Yes, the economy registered a higher growth in the first half of the current financial year at 5.5 percent as compared to last year's 4.9 per cent in the first half, and 4.7 per cent in 2013-14, but that is clearly not enough. And yes, the government did undertake the long-awaited structural reform oriented measure by introducing a bill to amend the constitution to implement the Goods and Services Tax (GST).
And, in keeping its promise to uplift the economy, the government also raised the FDI limits in defence and Railways. At the same time, stepping ahead with the reform agenda, the Cabinet recently brought Ordinances on the land and coal reforms along with hike in FDI limit in insurance sector. But it needs to do more.
However, the good news is that India has been grabbing global attention once again with PM Modi hard-selling the 'India story' from US to Australia to Japan. The other good news is that inflation is going down, allowing the RBI, in a surprise move, to cut repo rate from 8% to 7.75% on January 16 (a key rate that banks benchmark their lending and deposits against), paving the way for a little lower EMIs on housing, auto and personal loans.

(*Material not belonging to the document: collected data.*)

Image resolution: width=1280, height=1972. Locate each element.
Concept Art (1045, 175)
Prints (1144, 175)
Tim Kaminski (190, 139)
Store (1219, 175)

RBI Governor Raghuram Rajan did acknowledge as much when he said that inflation had fallen slightly below the 8 percent targeted by January 2015 and it was unlikely to be below 6 percent by January 2016. And though a section of the industry said that the cut was too small to push a major economic recovery, a large section welcomed the move saying that it would lift sentiments by signalling that the RBI was ready to lower rates to spur growth.
Plus, India's factory output has grown at a five month high of 3.8 percent in November 2014 from a 4.2 percent contraction in October, which signals an industrial turnaround. At the same time, what should also boost morale is the fact that according to the World Bank, India is set to become the fastest-growing big economy in the world in the fourth year of Modi's government, edging past China. Its publication, Global Economic Prospects, said recently that the country would register 7% rise in GDP in 2017 compared with 6.9% for China.

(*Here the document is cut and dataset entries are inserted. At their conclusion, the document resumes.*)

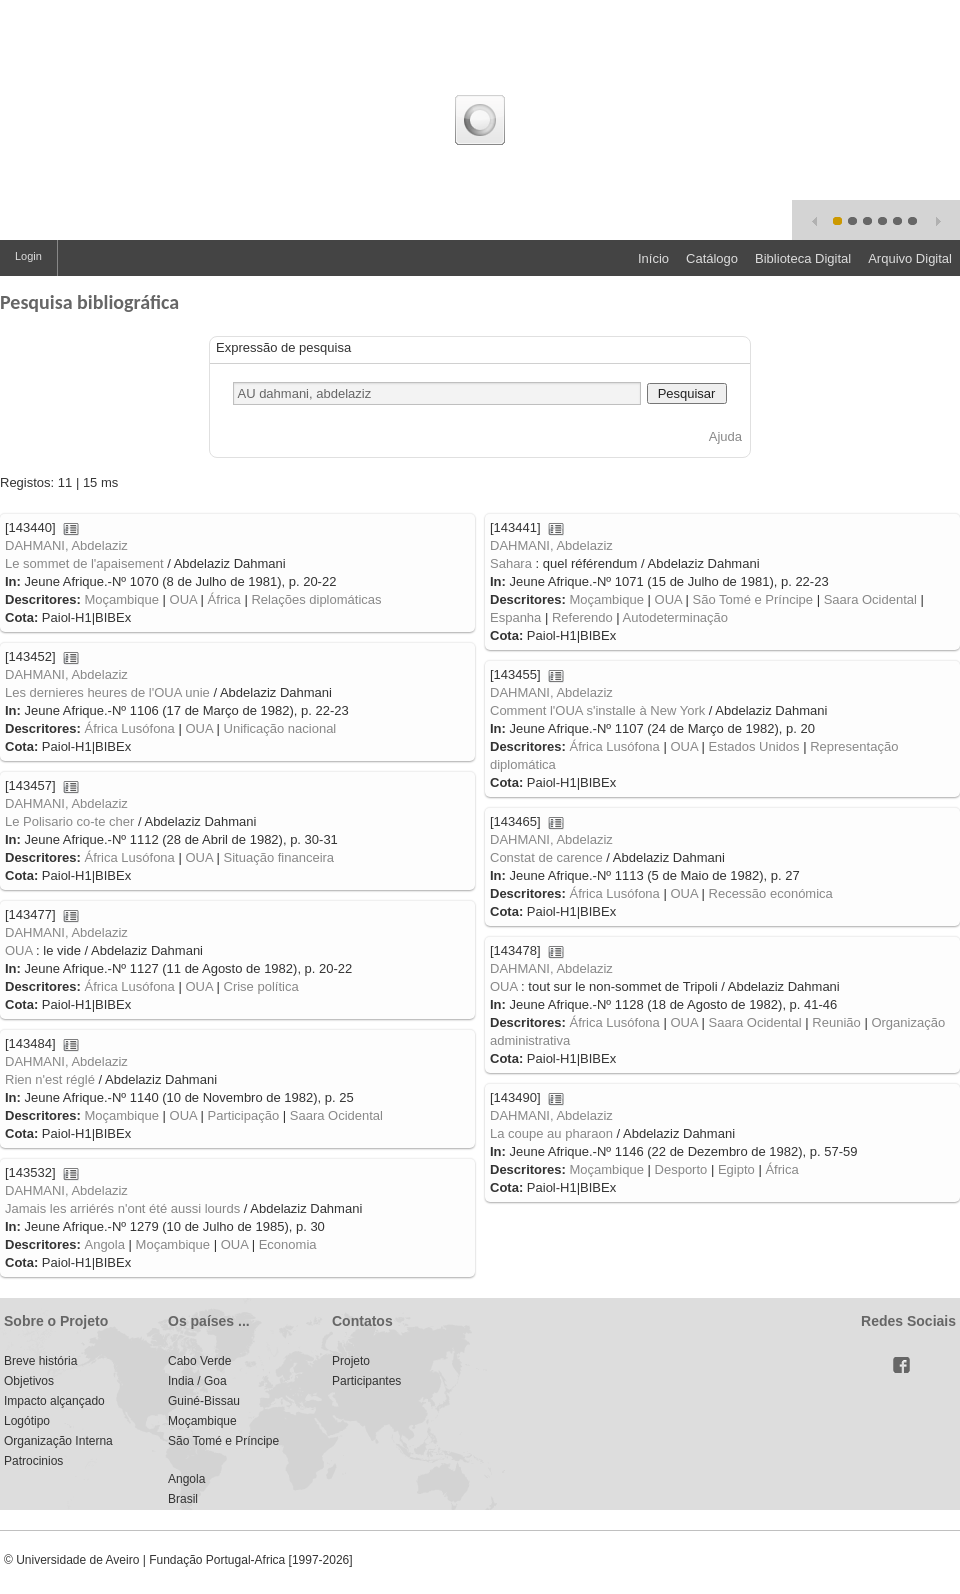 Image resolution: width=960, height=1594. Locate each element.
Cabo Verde (199, 1361)
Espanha (515, 617)
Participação (244, 1115)
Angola (104, 1244)
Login (28, 256)
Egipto (736, 1169)
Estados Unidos (754, 746)
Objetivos (29, 1381)
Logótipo (27, 1421)
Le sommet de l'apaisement (84, 563)
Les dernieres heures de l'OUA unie (107, 692)
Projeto (351, 1361)
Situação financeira (279, 857)
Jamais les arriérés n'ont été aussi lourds (122, 1208)
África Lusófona (129, 728)
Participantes (366, 1381)
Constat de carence (546, 857)
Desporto (681, 1169)
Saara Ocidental (870, 599)
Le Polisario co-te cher (69, 821)
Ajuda (725, 436)
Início (653, 258)
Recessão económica (771, 893)
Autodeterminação (676, 617)
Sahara (511, 563)
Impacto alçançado (54, 1401)
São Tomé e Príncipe (753, 599)
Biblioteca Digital (803, 258)
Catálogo (712, 258)
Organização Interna (58, 1441)
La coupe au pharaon (551, 1133)
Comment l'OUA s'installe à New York (597, 710)
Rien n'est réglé (50, 1079)
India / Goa (197, 1381)
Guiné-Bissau (204, 1401)
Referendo (582, 617)
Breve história (40, 1361)
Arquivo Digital (910, 258)
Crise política (261, 986)
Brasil (183, 1499)
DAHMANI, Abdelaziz (66, 545)
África (224, 599)
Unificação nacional (280, 728)
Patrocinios (33, 1461)
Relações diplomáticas (316, 599)
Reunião (836, 1022)
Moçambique (121, 599)
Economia (288, 1244)
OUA (183, 599) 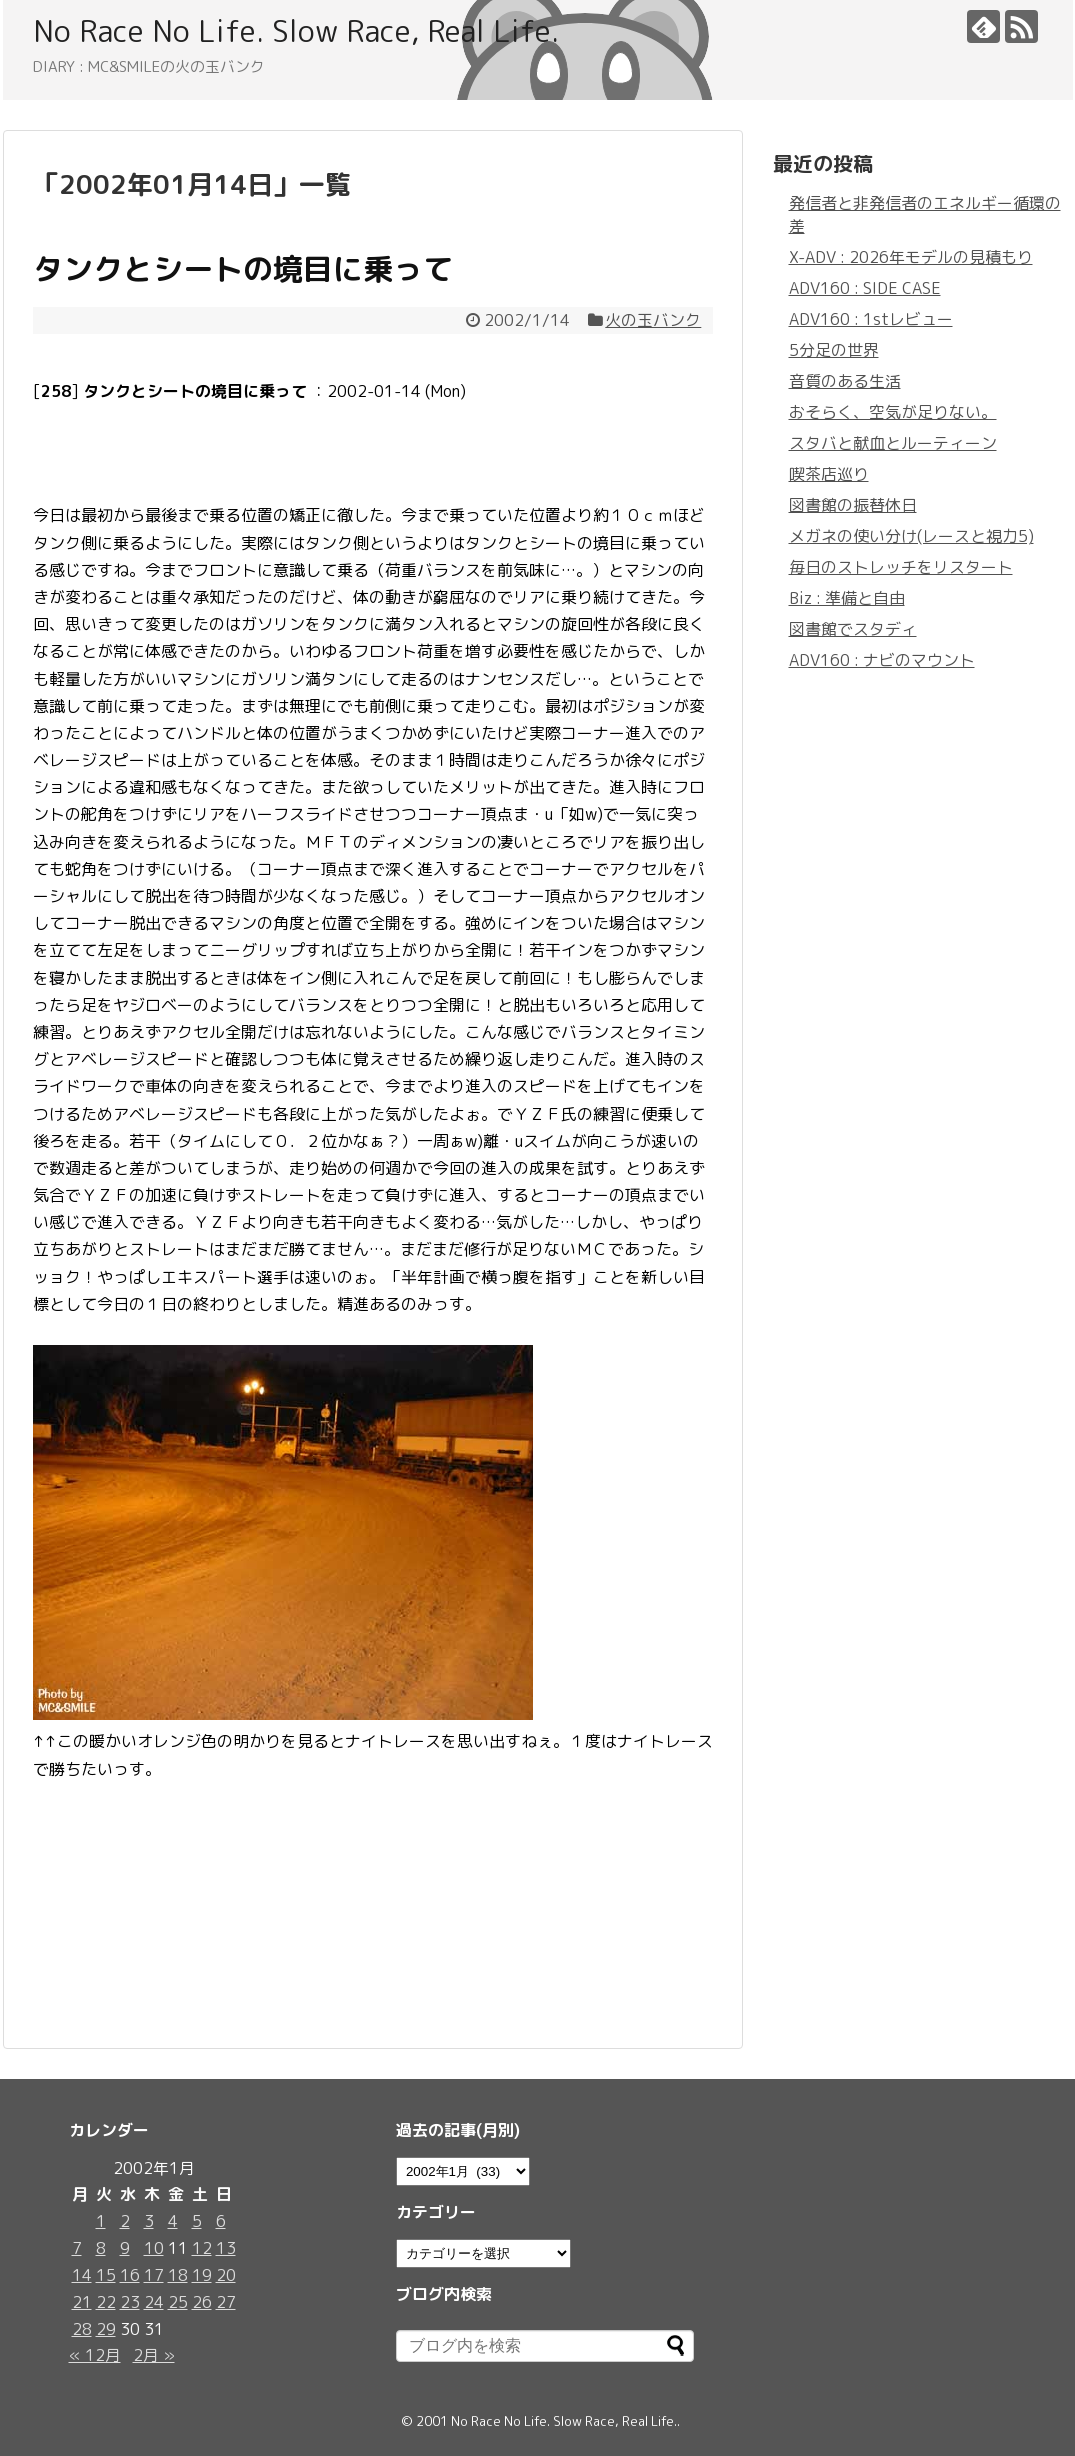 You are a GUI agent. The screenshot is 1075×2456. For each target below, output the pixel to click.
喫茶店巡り (829, 474)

Chief Economic Advisor Arvind Subramanian is also hopeful that the economy is poised for 6 – 6.5 percent expansion in the next financial year. Meanwhile, all eyes will be on the Budget that Jaitley is due to present in February, which will be the first full one of the present government and wherein a slew of big-bang reform announcements and tax-relief for the common man is expected.
He will also have to deal with, among other things, retrospective tax, brought during UPA rule, which he has maintained has only brought 'bad name' to India rather than garner any additional revenue. “We inherited an economic situation of negative sentiment, where no one was willing to invest. There was reduced economic activity. The negative sentiment was further accelerated by ultra-aggressive tax policy,” he was quoted as saying in Parliament.
Moreover, in the recent Vibrant Gujarat Summit the Finance Minister promised a stable tax regime, easy land acquisition and implementation of GST within a year, among other things. Thus, 2015 is the year when he and his men will have to keep the promises made to bring India's economy back on track and present a growth-oriented Budget.
Can India become a $20 trillion economy from a $2 trillion one that it is today, as envisaged by PM Modi? Also, can Minister Jaitley make 2015 'India's year'? For the sake of the multitude of India's population that live in abject poverty and millions who do not have jobs and thousands who struggle to make ends meet, one hopes so.
(This article is third in the 'Looking ahead to 2015' series.)